Wednesday, August 21, 2013

It Begins



Early to rise. Peaceful morning.  Uniform ready.  Easy Photo session.  All Smiles. Lots of traffic. Car ride questions.

Mom:  What are you most afraid of this school year?

Lanie:  Making new friends.
Lydia:  My new teacher.
Elijah:  Homework.

On time Drop off. No tears. Approachable teachers. Busy building. Rush to library meeting late.

Day of work. Leave early. Rush to school.  Hallway standing.  Parents sneaking peaks.  Old friends uniting. Classes dismissed. Chatty pick-up.  Excited plans. Tons to share.

Elijah:  I loved my cheeseburger.  I ate it in two bites.
Lydia:  My teacher is so, so nice.  She doesn't yell at all.
Lanie:  A little girl asked me if I wanted to play with her outside.

Celebrate with ice cream. Go home.

Day One - Complete.




Saturday, August 17, 2013

Twas the Night Before . . .




Twas the night before Lanie's Birthday and all through the house 
All the flashlights turned on; All the light switches down
All the candles we had moved from one room to the next
While we waited for the electricity to be fixed.

The children were not snuggled all snug in their beds
To lay in the heat would fill them with dread
To the streets we did walk meeting neighbors and friends
And chatting about weather and damaged tree limbs.  

A little white kitten tossed from the storm
Ran across the porch and right past our door
Child 1, Child 2, a Kenny and me
Chased after that kitten, but it was not to be.

By the time that we realized it was nearing midnight
To the living room couch we went to tuck them in tight
With windows wide open and hardly a breeze
The kids slept with ice packs, I hoped they'd not freeze.

Before sleep could meet Lanie's drowsy eyes
I reminded her that tomorrow She would be FIVE
It seems merely days, instead of years
That we awaited this new baby with such joy, such tears.

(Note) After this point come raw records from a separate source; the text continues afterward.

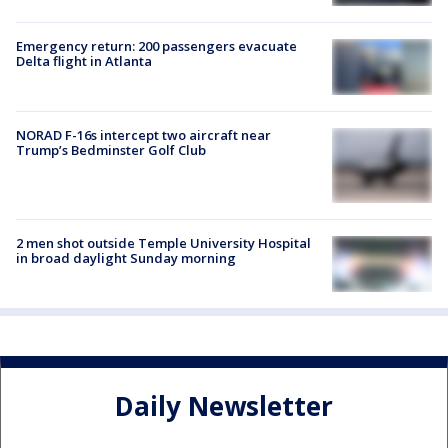
Emergency return: 200 passengers evacuate
Delta flight in Atlanta
NORAD F-16s intercept two aircraft near
Trump’s Bedminster Golf Club
2 men shot outside Temple University Hospital
in broad daylight Sunday morning
Daily Newsletter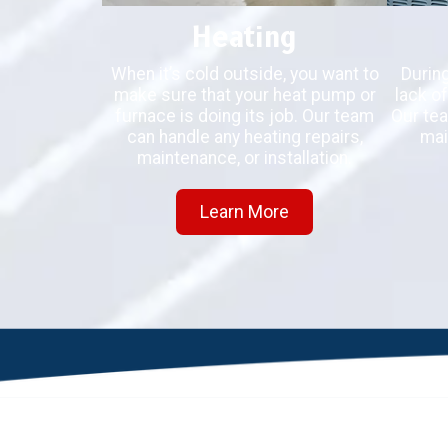
Heating
When it’s cold outside, you want to
Durin
make sure that your heat pump or
lack of
furnace is doing its job. Our team
Our tea
can handle any heating repairs,
mai
maintenance, or installation.
Learn More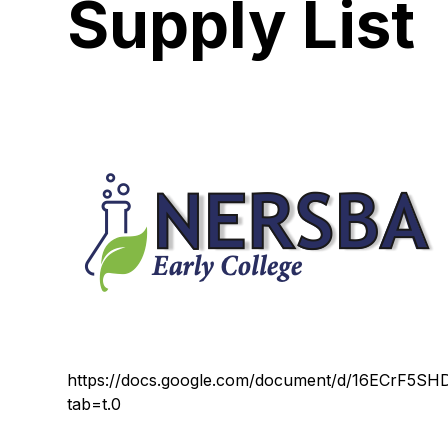
Supply List
https://docs.google.com/document/d/16ECrF5S
tab=t.0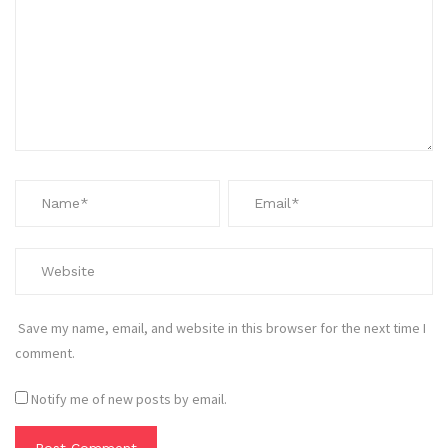
Save my name, email, and website in this browser for the next time I
comment.
Notify me of new posts by email.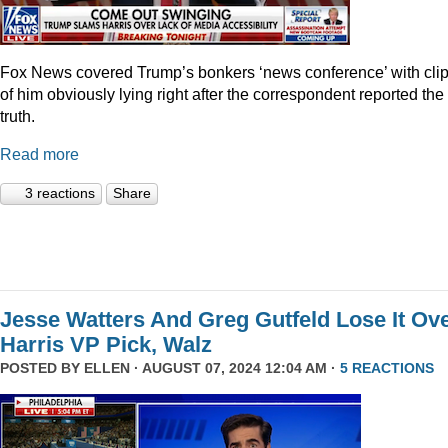
Fox News covered Trump’s bonkers ‘news conference’ with cli
of him obviously lying right after the correspondent reported the
truth.
Read more
3 reactions
Share
Jesse Watters And Greg Gutfeld Lose It Ov
Harris VP Pick, Walz
POSTED BY
ELLEN
· AUGUST 07, 2024 12:04 AM ·
5 REACTIONS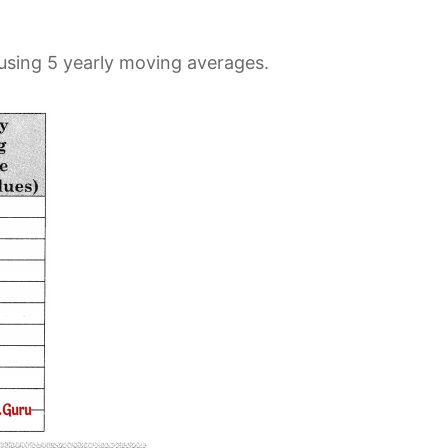
 using 5 yearly moving averages.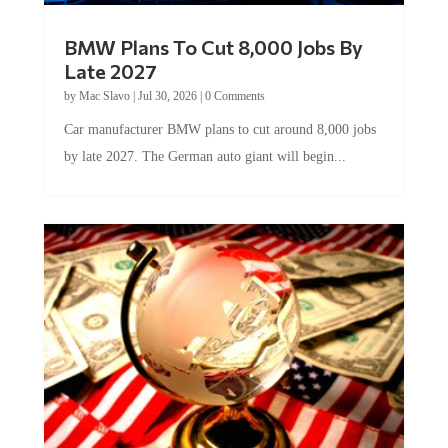
BMW Plans To Cut 8,000 Jobs By
Late 2027
by
Mac Slavo
|
Jul 30, 2026
|
0 Comments
Car manufacturer BMW plans to cut around 8,000 jobs
by late 2027. The German auto giant will begin...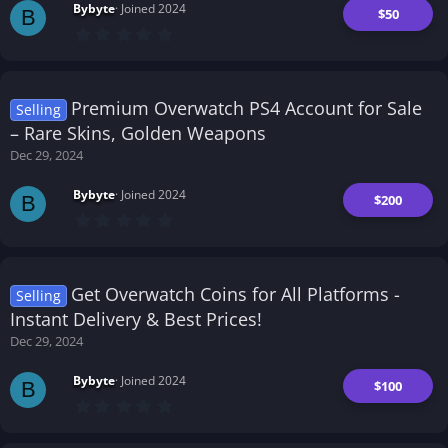
Bybyte
Joined 2024
$50
B
0
.
0
0
s
t
Premium Overwatch PS4 Account for Sale
Selling
a
r
– Rare Skins, Golden Weapons
(
Dec 29, 2024
s
)
Bybyte
Joined 2024
$200
B
0
.
0
0
s
t
Get Overwatch Coins for All Platforms -
Selling
a
r
Instant Delivery & Best Prices!
(
Dec 29, 2024
s
)
Bybyte
Joined 2024
$100
B
0
.
0
0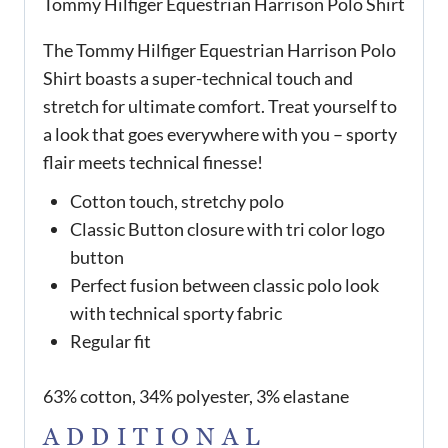
Tommy Hilfiger Equestrian Harrison Polo Shirt
The Tommy Hilfiger Equestrian Harrison Polo
Shirt boasts a super-technical touch and
stretch for ultimate comfort. Treat yourself to
a look that goes everywhere with you – sporty
flair meets technical finesse!
Cotton touch, stretchy polo
Classic Button closure with tri color logo
button
Perfect fusion between classic polo look
with technical sporty fabric
Regular fit
63% cotton, 34% polyester, 3% elastane
ADDITIONAL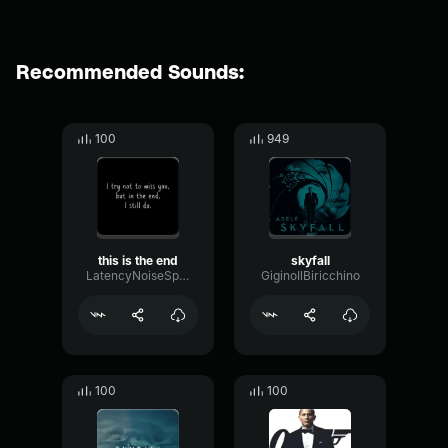
Recommended Sounds:
100
949
this is the end
skyfall
LatencyNoiseSpecular41804
GiginoIlBiricchino
100
100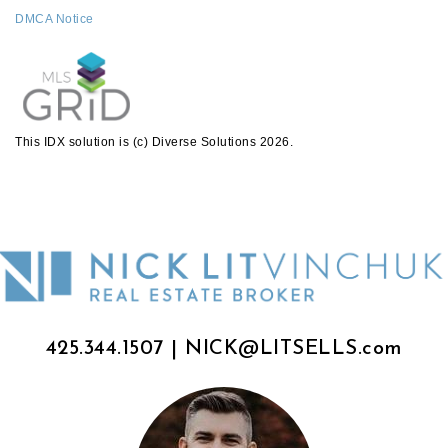
DMCA Notice
This IDX solution is (c) Diverse Solutions 2026.
425.344.1507
|
NICK@LITSELLS.com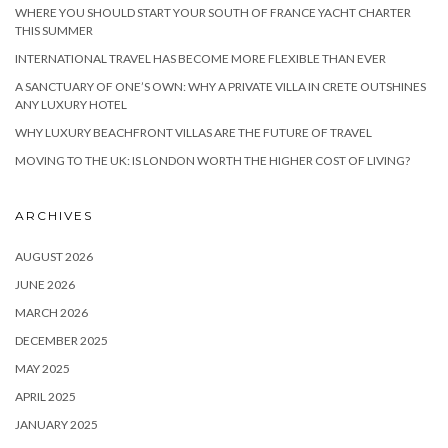
WHERE YOU SHOULD START YOUR SOUTH OF FRANCE YACHT CHARTER
THIS SUMMER
INTERNATIONAL TRAVEL HAS BECOME MORE FLEXIBLE THAN EVER
A SANCTUARY OF ONE’S OWN: WHY A PRIVATE VILLA IN CRETE OUTSHINES
ANY LUXURY HOTEL
WHY LUXURY BEACHFRONT VILLAS ARE THE FUTURE OF TRAVEL
MOVING TO THE UK: IS LONDON WORTH THE HIGHER COST OF LIVING?
ARCHIVES
AUGUST 2026
JUNE 2026
MARCH 2026
DECEMBER 2025
MAY 2025
APRIL 2025
JANUARY 2025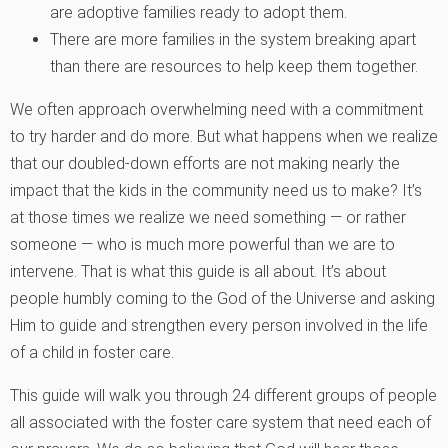
are adoptive families ready to adopt them.
There are more families in the system breaking apart
than there are resources to help keep them together.
We often approach overwhelming need with a commitment
to try harder and do more. But what happens when we realize
that our doubled-down efforts are not making nearly the
impact that the kids in the community need us to make? It’s
at those times we realize we need something — or rather
someone — who is much more powerful than we are to
intervene. That is what this guide is all about. It’s about
people humbly coming to the God of the Universe and asking
Him to guide and strengthen every person involved in the life
of a child in foster care.
This guide will walk you through 24 different groups of people
all associated with the foster care system that need each of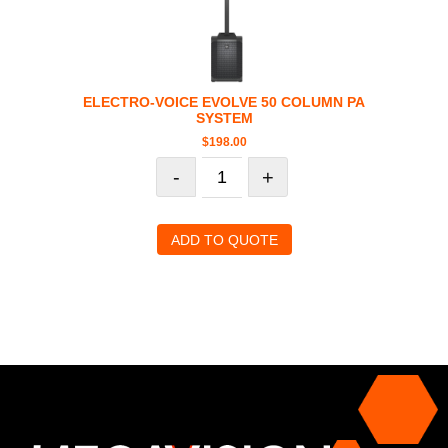
ELECTRO-VOICE EVOLVE 50 COLUMN PA
SYSTEM
$
198.00
-
+
ADD TO QUOTE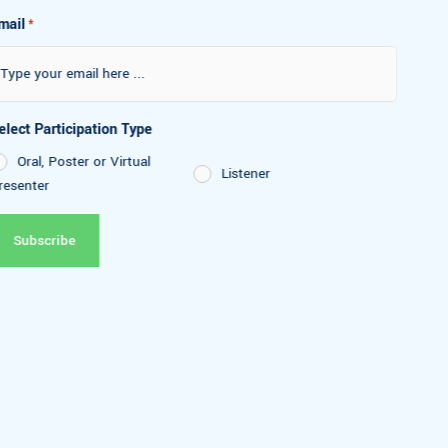
Email
*
Select Participation Type
Oral, Poster or Virtual
Listener
Presenter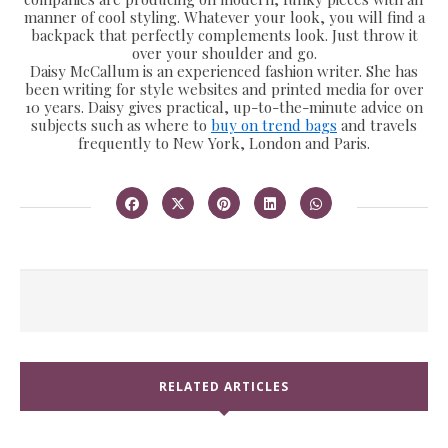
manner of cool styling. Whatever your look, you will find a
backpack that perfectly complements look. Just throw it
over your shoulder and go.
Daisy McCallum is an experienced fashion writer. She has
been writing for style websites and printed media for over
10 years. Daisy gives practical, up-to-the-minute advice on
subjects such as where to
buy on trend bags
and travels
frequently to New York, London and Paris.
RELATED ARTICLES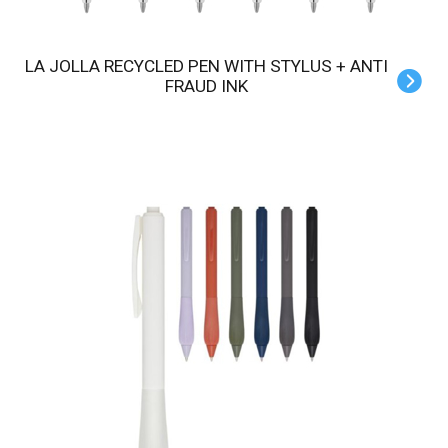
LA JOLLA RECYCLED PEN WITH STYLUS + ANTI
FRAUD INK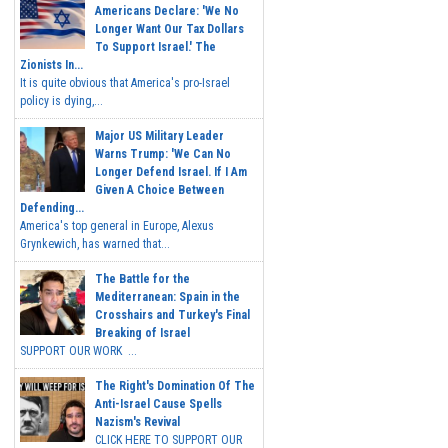
Americans Declare: 'We No
Longer Want Our Tax Dollars
To Support Israel.' The
Zionists In...
It is quite obvious that America's pro-Israel
policy is dying,...
Major US Military Leader
Warns Trump: 'We Can No
Longer Defend Israel. If I Am
Given A Choice Between
Defending...
America's top general in Europe, Alexus
Grynkewich, has warned that...
The Battle for the
Mediterranean: Spain in the
Crosshairs and Turkey's Final
Breaking of Israel
SUPPORT OUR WORK ...
The Right's Domination Of The
Anti-Israel Cause Spells
Nazism's Revival
CLICK HERE TO SUPPORT OUR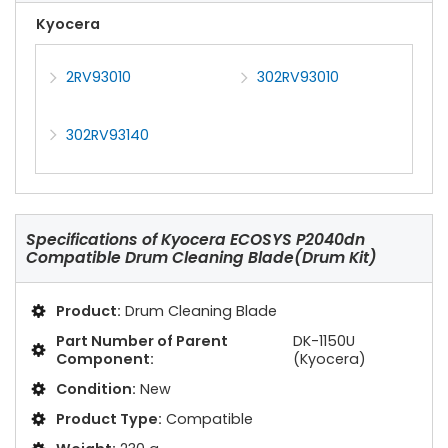
Kyocera
2RV93010
302RV93010
302RV93140
Specifications of
Kyocera ECOSYS P2040dn
Compatible Drum Cleaning Blade(Drum Kit)
Product:
Drum Cleaning Blade
Part Number of Parent
DK-1150U
Component:
(Kyocera)
Condition:
New
Product Type:
Compatible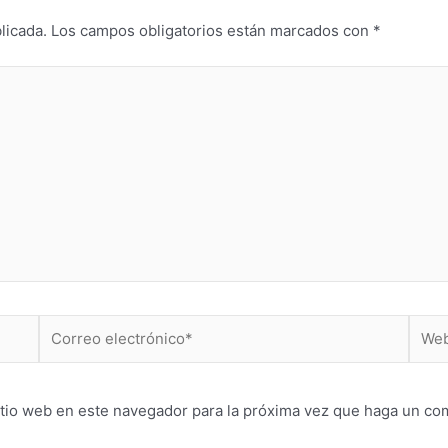
licada.
Los campos obligatorios están marcados con
*
Correo
Web
electrónico*
itio web en este navegador para la próxima vez que haga un co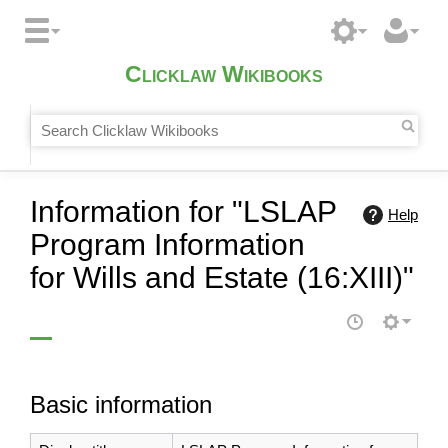
Clicklaw Wikibooks
Information for "LSLAP
Help
Program Information
for Wills and Estate (16:XIII)"
Basic information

With air so still, and moonlight shining down
The kids fell asleep, there wasn't a sound
Kenny and I went to work taping streamers and things
In the morning, we knew what a smile it would bring.

Decorations all done, birthday presents all wrapped
We moved the kids from the couch to their beds in a snap
But before I left Lanie, I whispered once more
Happy Birthday dear Lanie, you are loved and adored. 


THE DAY AFTER . . . 

Our electricity switched back on permanently at 2am and I finally fell asleep. 
It wasn't a long sleep.  Lanie was up and ready to celebrate her day by 8am. 
And did she ever celebrate. 
She got the circus animal waffles she requested. 
The fancy, schmancy princess dress she wanted.
The chick-fil-a lunch she asked for. 
The wedding Barbie & Ken she begged her Grammie and Grandpa for. 
The Sweet & Sassy date with her friend Ella she longed for. 
And the macaroni & cheese dinner at Jimmy Changas (with free ice cream) she insisted on.  

It was a good day. A good day to celebrate five years. 


Happy Birthday Elaine Oleta.  We love you!














Thursday, August 15, 2013

My Lone Star List



     While the kids all had their Summer To-Do lists, I also had mine.  It had very little to do with getting into a car and going anywhere, but instead everything to do with laying in my bed or sitting in my favorite chair and reading, reading, reading, which if I wanted to wax poetic, I would say that reading also takes me to other worlds.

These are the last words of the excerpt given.